Winter and I move on to the adjacent gallery, featuring an installation called Dune Formation. Its 18 pieces are made of lacquered resin, an orangish-gold in color, evoking the sun beating down on shifting sand.
“Bookshelves are much curvier,” continues Winter. “You have a desk that almost looks like a fin protruding from a wall, you have a cabinet.

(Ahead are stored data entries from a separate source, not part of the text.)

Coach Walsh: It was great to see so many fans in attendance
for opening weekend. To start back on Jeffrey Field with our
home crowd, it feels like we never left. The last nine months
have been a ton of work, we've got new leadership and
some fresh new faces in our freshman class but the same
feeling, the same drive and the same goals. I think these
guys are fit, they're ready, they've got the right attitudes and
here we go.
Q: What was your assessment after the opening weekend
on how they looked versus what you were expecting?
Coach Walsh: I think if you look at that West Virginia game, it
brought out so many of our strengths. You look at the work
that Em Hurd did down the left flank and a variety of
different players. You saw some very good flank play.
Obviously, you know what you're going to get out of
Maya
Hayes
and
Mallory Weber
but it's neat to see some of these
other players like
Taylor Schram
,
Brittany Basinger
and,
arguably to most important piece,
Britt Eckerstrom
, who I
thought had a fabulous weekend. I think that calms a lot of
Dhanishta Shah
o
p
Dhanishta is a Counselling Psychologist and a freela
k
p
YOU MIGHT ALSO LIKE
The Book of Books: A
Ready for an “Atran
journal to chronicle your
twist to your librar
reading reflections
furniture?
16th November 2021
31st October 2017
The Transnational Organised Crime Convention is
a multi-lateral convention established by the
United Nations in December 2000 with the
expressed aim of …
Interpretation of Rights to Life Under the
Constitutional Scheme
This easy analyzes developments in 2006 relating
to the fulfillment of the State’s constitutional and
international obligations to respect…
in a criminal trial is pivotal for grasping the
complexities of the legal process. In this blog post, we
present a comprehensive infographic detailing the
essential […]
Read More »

It’s designed to be a living room installation that, again, someone would use, but of course reflects Hadid’s very unique take on the world.”
On the lower level, the Broad’s new media gallery houses drawings and conceptual models of the museum’s inspiration, construction photos, news reports on the building project, and video interviews with Hadid.

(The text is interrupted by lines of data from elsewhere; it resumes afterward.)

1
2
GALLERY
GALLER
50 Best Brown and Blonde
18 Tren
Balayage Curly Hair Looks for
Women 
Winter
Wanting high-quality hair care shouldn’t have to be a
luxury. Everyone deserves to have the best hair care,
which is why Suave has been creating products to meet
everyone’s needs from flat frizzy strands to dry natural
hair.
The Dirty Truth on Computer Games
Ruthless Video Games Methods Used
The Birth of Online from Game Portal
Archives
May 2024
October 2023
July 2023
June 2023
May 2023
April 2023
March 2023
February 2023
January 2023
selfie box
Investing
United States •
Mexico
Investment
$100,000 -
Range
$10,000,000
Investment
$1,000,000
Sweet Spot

Winter next takes me to the highlight of the museum’s upper level, a Hadid-designed dining room set.
“This gallery shows you a few different things than you’ve seen in other places, like some great vases that are made out of marble but you would never know that they’re made from such a hard material,” Winter said. “There are wonderful lights hanging from the ceiling, and they really illuminate the space and they create a lot of wonderful shadows on the objects that show you how artfully crafted they are.”
Alongside the table and chairs, you’ll find a row of models depicting buildings designed by Hadid, including some that have never been built.
Across the way is a projection room with video showing Hadid’s process. This is the one place where you can sit on the furniture, even move it around to your liking.
There’s a reading corner on one side of these seats, and on the other side are clothes, shoes, sunglasses and more, all with the Hadid touch.
The last gallery on the upper level features fabric and flooring samples, along with objects like electronic control panels and door handles.
Rachel Winter agrees that this exhibition might appeal to people who say they normally don’t appreciate, or even get, modern art.
“Even though it is modern and contemporary art, you can walk here and identify things and relate them to your own experience,” she said. “And from that, we hope that people will see the world around them in different ways, and imagine new possibilities, and I think that this exhibition makes that possible.”
The free exhibition, Zaha Hadid Design: Untold, will be at MSU’s Broad Art Museum until Feb. 12, 2023.
Editor's note: The MSU Broad Art Museum is a financial supporter of WKAR.